REPUBLIKA.CO.ID,Oleh: Dadang Kahmad
JAKARTA -- Kebebasan berbicara dalam konteks kebangsaan, merupakan salah satu pilar demokrasi, sehingga aktivitas tersebut dilindungi oleh undang-undang. Namun, di era digital, kebebasan berbicara seolah mengikis nilai-nilai etika, memorakporandakan moralitas, dan menggerus derajat akhlak sebagian warga. Alhasil, kerap terjadi kegaduhan sosial di dunia maya yang tak sedikit berdampak terhadap relasi berbangsa dan bernegara di sekitar kita.
Di dalam khazanah pemikiran Arab, terminologi kebebasan berbicara disebut juga sebagai hurriyah al-ra'yi (kebebasan berpendapat) dan hurriyah qawli (kebebasan berbicara).
Dalam konteks berbangsa, termhurriyah dapat diartikan sebagai kemampuan individual dalam mengatakan apa yang dia inginkan, tanpa melanggar hak asasi orang lain. Pelanggaran terhadap hak asasi orang lain, tentunya tidak disetujui oleh ajaran Islam. Karena, di dalamnya terdapat pemaksaan kehendak yang menindas dan merendahkan aspek-aspek kemanusiaan.
Kebebasan dalam perspektif Islam, tujuannya untuk mengungkapkan kebenaran (al-haq) dan penegakan nilai kemanusiaan. Sehingga, Islam membatasi kebebasan dengan garis etika kemanusiaan, seperti melarang kita menghujat, fitnah, pertengkaran, dan pemberontakan saat berbicara.
Di dalam Alquran dijelaskan, Allah tidak menyukai perkataan buruk yang diucapkan dengan terus terang, kecuali oleh orang yang teraniaya. (QS an-Nisa [4]: 148). Ayat ini, memberi pesan bahwa kita harus berbicara penuh etika dan nilai kebaikan. Sehingga, bicara kita tidak menyakiti hati orang lain; terkecuali saat menyuarakan suara korban ketidakadilan dan memperjuangkan kebenaran orang teraniaya.

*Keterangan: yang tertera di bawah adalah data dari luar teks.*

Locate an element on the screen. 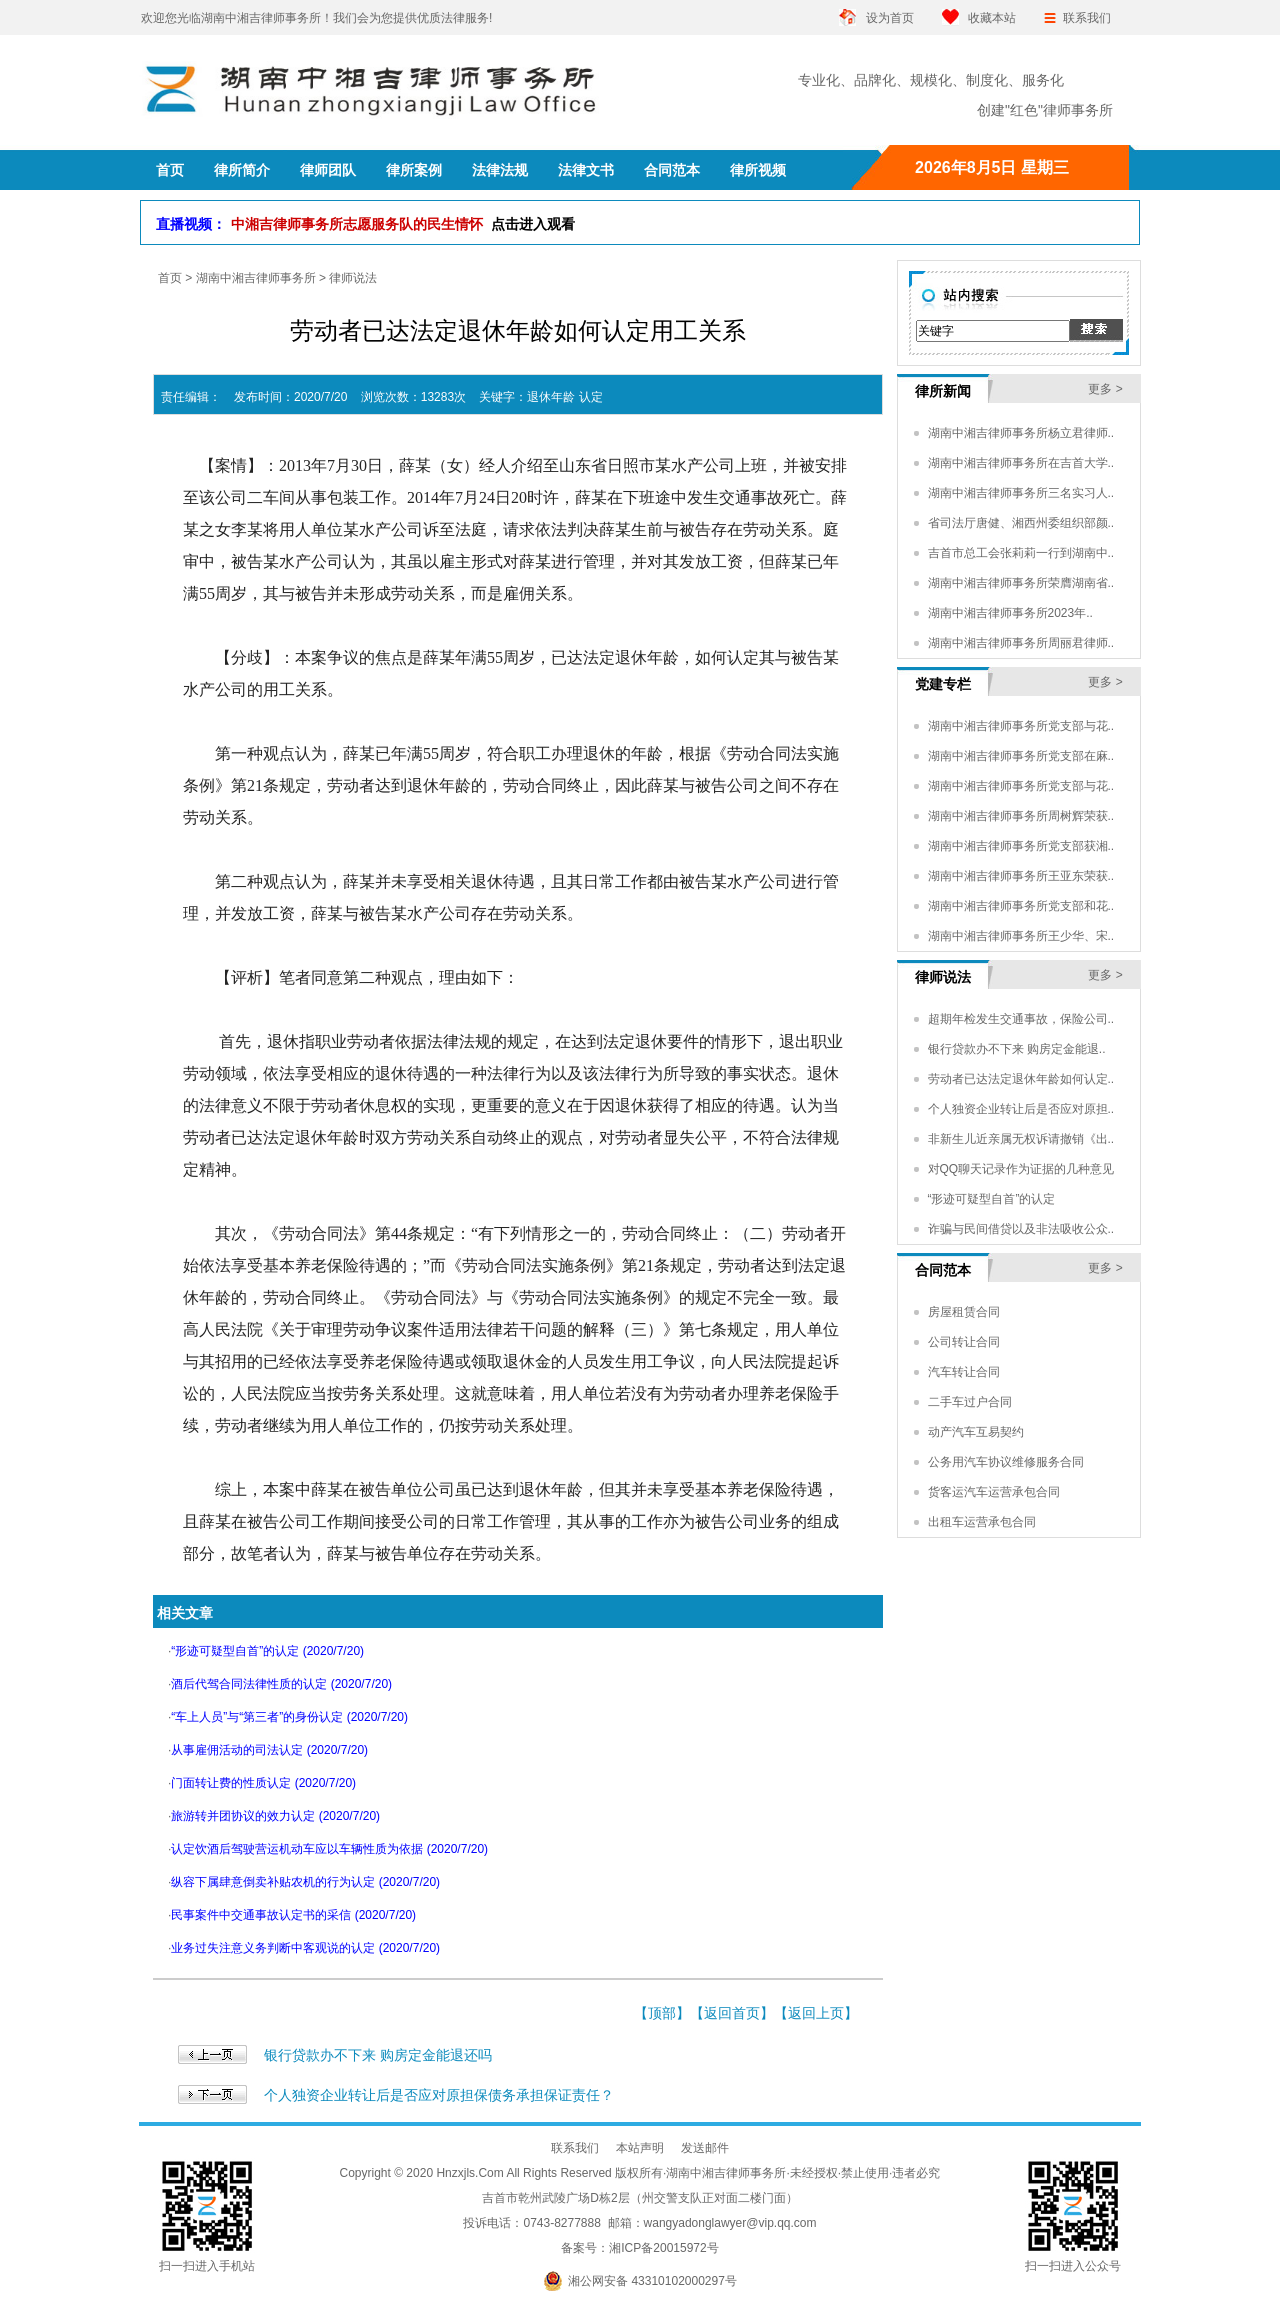 The width and height of the screenshot is (1280, 2311). 联系我们 is located at coordinates (1087, 18).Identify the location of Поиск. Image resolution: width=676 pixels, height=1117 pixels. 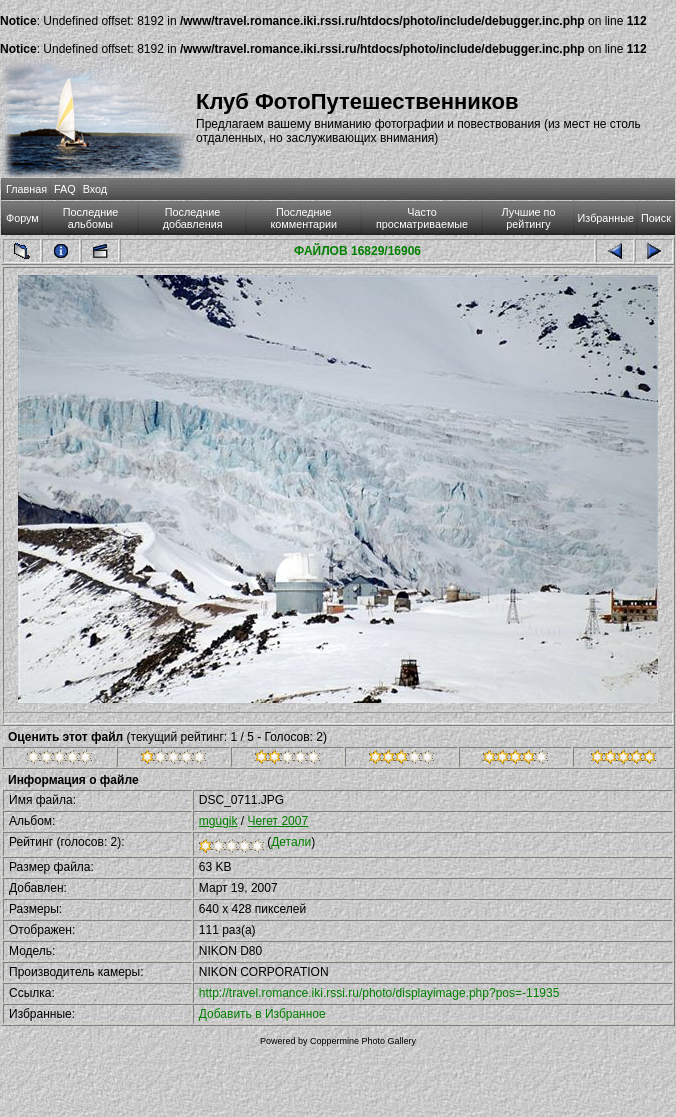
(656, 218).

Dalam realitas sosial, tentunya kebebasan berbicara di negeri kita, tak sekadar perkataan. Namun, telah berubah, menyesuaikan dengan perkembangan media itu sendiri meminjam istilah Marshal Mc Luhan the message is medium. Tak heran, kini, kita akan menemukan komentarkomentar netizen di media sosal yang tak berbungkus etika, sehingga menyebarkan pembicaraan yang tak terpuji dan mengandung kebencian (hate speech).

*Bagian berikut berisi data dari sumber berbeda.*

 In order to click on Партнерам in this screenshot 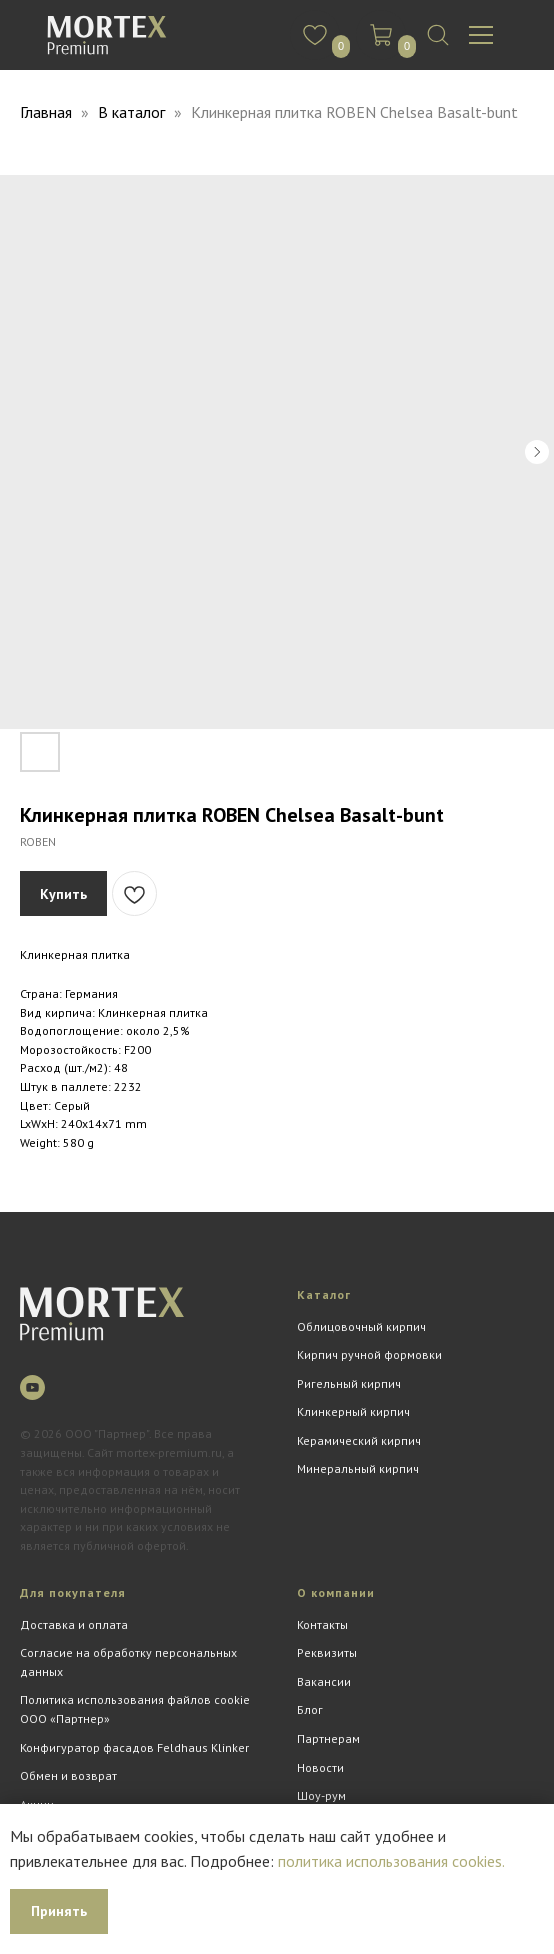, I will do `click(328, 1738)`.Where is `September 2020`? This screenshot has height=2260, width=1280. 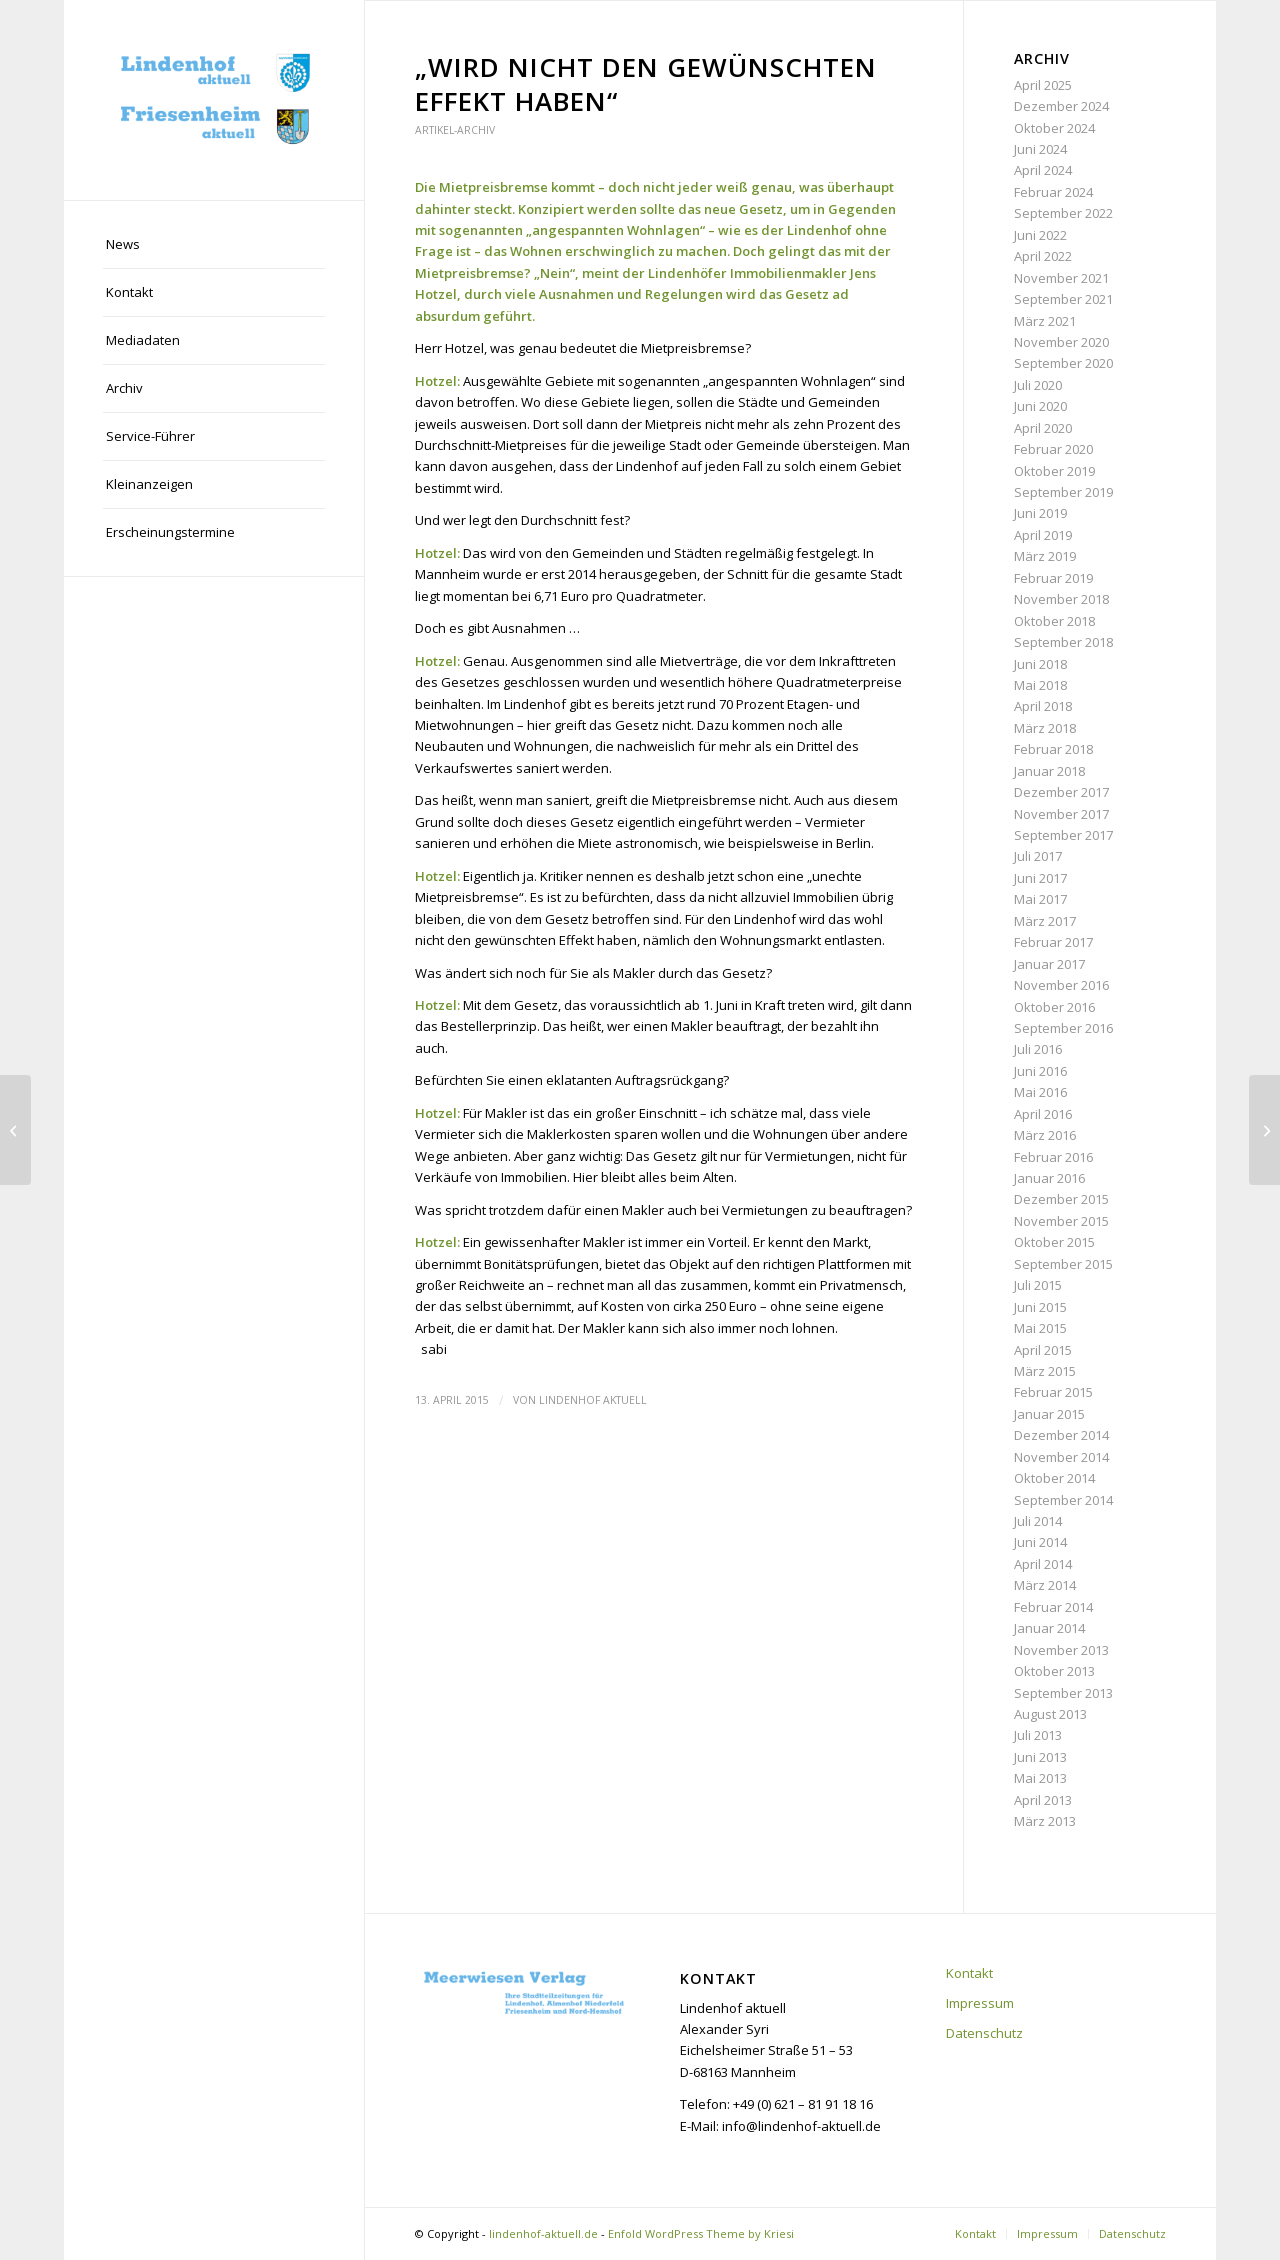 September 2020 is located at coordinates (1063, 363).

Dalam bahasa lain, kita belum bisa berbicara secara terpuji. Padahal, Alquran menjelaskan, Saling menasihati supaya menaati kebenaran dan saling menasihati supaya menetapi kesabaran. (QS al-Ashr [103]: 3).
Berbicaralah secara terpuji, mari kita tinggalkan berbicara tanpa akhlak di mana pun medianya, tak boleh menghujat, menebar fitnah, mewartakan ghibah, dan berdusta dalam bertukar informasi (hoax). Insya Allah, bila kita mampu mencipta akhlak saat berbicara, pesan kebaikan akan ikut berperan dalam mengembangkan gagasan, meluaskan ide, menjaga keadilan, dan menciptakan masyarakat yang berkemajuan di Indonesia. Wallahu a'lam.